Andrew Silverman, a Bloomberg Intelligence analyst, said banks also are likely to be affected. “I can’t think of another industry that is as conservative as banks with their taxes, but if there is, then they’d likely be overpaying, as well,” he said.
Under the Republican tax law enacted in December, companies started making payments for the 2017 tax year on an estimated $3.1 trillion in profits stockpiled overseas since 1986. Companies are required to tally up their foreign earnings and pay a two-tiered levy. The rates are 15.5 percent for cash and 8 percent on non-cash or other illiquid assets.
Companies can elect to pay in interest-free instalments over eight years. Along with a cut in the corporate rate to 21 percent from 35 percent, the rules help shift the U.S. away from a system of taxing global profits toward taxing generally domestic income only.
Clinton Wallace, a law professor at the University of South Carolina, said the “overpaid” money isn’t gone, though the use of it is limited to paying the rest of the instalments.

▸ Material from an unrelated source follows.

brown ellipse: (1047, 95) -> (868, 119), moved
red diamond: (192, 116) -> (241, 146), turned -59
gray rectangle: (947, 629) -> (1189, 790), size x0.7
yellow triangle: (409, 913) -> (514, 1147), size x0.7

“Any extra amounts paid for 2017 by taxpayers electing to pay in instalments can only be applied to the next instalment,” he said. “It cannot be applied to offset other tax payments.”
Still, companies that overpaid would prefer a refund or a credit against their 2018 overall corporate tax bills. “The last thing you want” is credit against future repatriation instalments, because they’re interest-free, Willens said. “You don’t want to pre-pay an interest-free loan.”

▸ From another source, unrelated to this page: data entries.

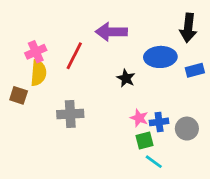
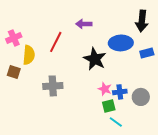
purple arrow: (111, 32) -> (84, 24), size x0.7
pink cross: (36, 52) -> (14, 38), moved
black star: (126, 78) -> (95, 59), size x1.6

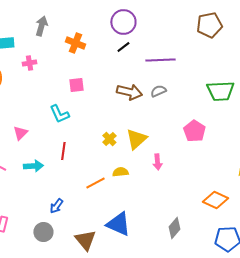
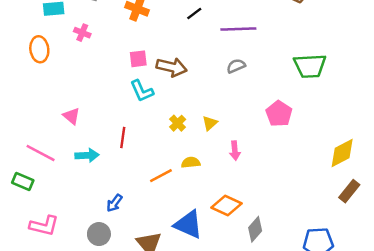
pink cross: (29, 63) -> (82, 33), turned 32
brown arrow: (129, 92) -> (172, 67), moved
cyan L-shape: (59, 114) -> (142, 91), moved
pink triangle: (20, 133) -> (72, 116), turned -35
yellow triangle: (136, 139) -> (210, 123), size x0.6
orange diamond: (215, 200) -> (226, 205), moved

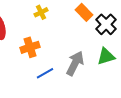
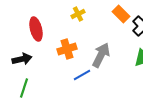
gray arrow: (75, 63) -> (101, 55), moved

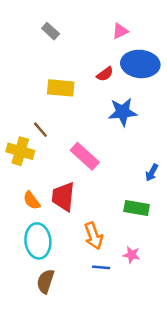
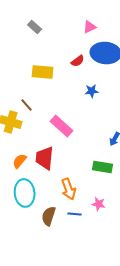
blue star: (123, 112) -> (92, 91), size x0.6
orange semicircle: (32, 200) -> (20, 161), turned 77
brown semicircle: (46, 281) -> (49, 216), moved

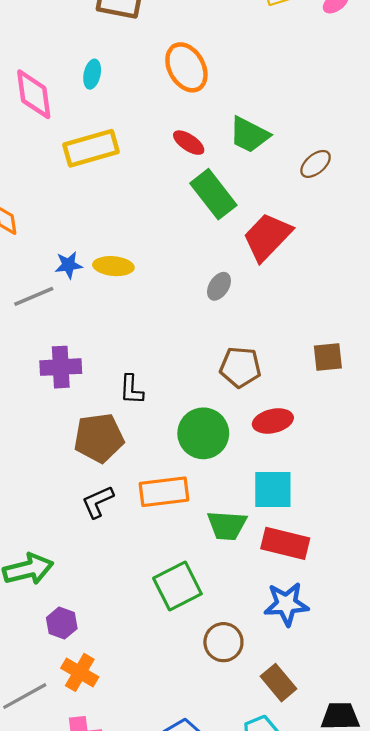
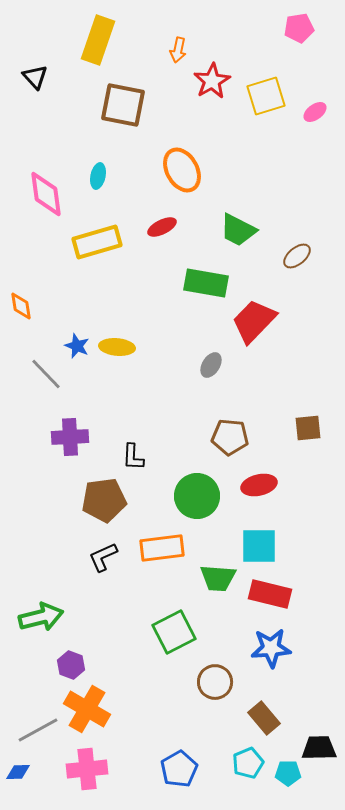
red ellipse: (189, 143) -> (162, 227), moved, turned -60
green rectangle: (213, 194) -> (206, 283), turned -42
blue star: (69, 265) -> (77, 346), turned 30
gray line: (34, 296) -> (46, 374), turned 69
orange cross: (80, 672) -> (87, 709), size x1.4

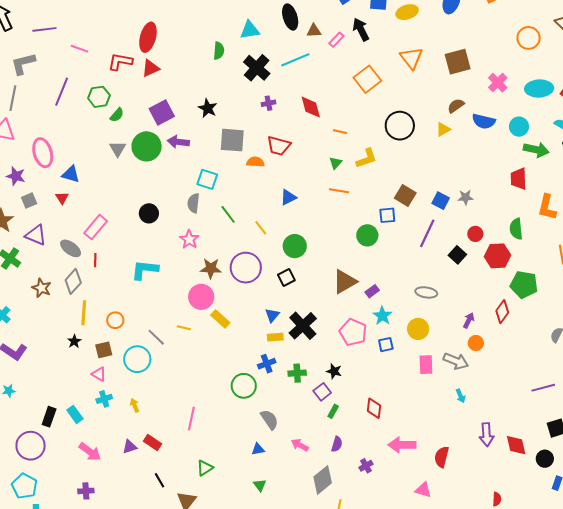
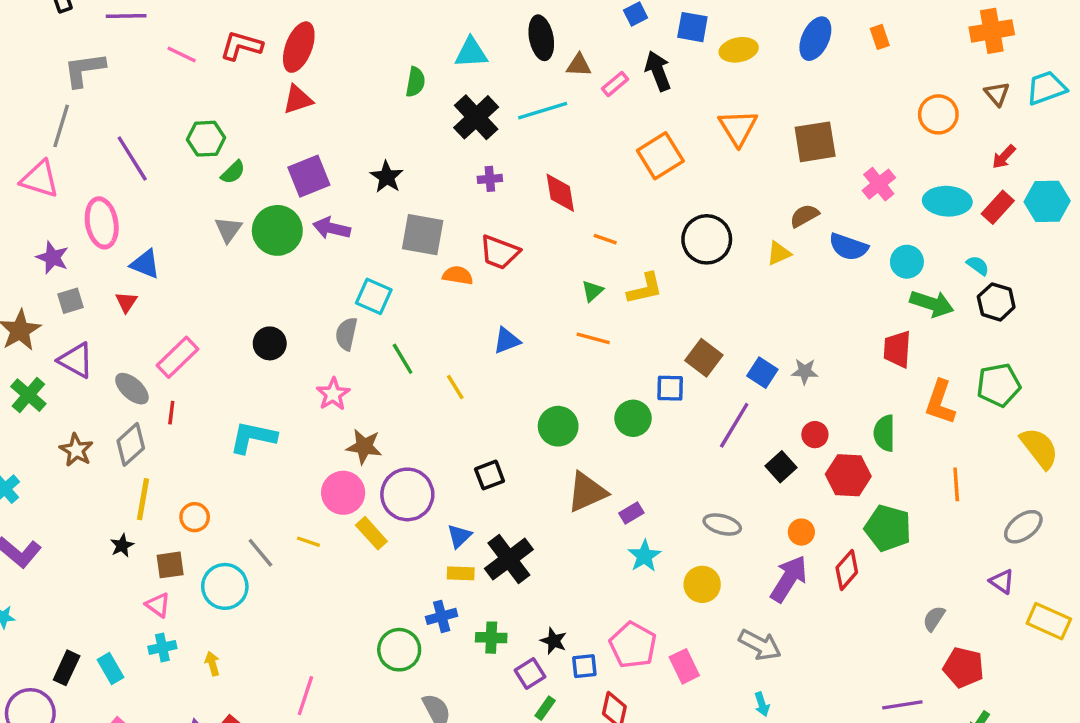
red L-shape: (120, 62) -> (241, 46), moved
purple line: (62, 92) -> (132, 158), moved, turned -60
green circle: (295, 246) -> (558, 426), moved
purple circle: (246, 268) -> (407, 494), moved
purple arrow: (469, 320) -> (789, 579), size x1.8
pink pentagon: (353, 332) -> (633, 645), moved
orange circle: (476, 343) -> (801, 532), moved
blue square: (386, 345) -> (584, 666), moved
pink rectangle: (426, 365) -> (684, 666), moved, turned -30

The IRS made its announcement in a bulletin that cited a legal memorandum by the agency’s office of chief counsel.
While the tax code authorizes the agency to apply overpayments against outstanding liabilities and to refund any balances, that doesn’t apply to instalment payments, the IRS memo said.
But the IRS position may face challenges. “There are a lot of corporations in this boat and they have expressed concerns with the service’s legal basis for this answer,” Willens wrote.
The new tax law created uncertainty among multinationals over how to calculate the tax and at which rate. While the Treasury Department clarified some of those ambiguities this week, that’s too late for companies that overpaid earlier this year.
And more fuzziness remains. The IRS memorandum “is an implicit acknowledgment by the IRS and Treasury that companies don’t know exactly how much to pay in repatriation tax and likely won’t know exactly how to much to pay for some time,” Silverman said.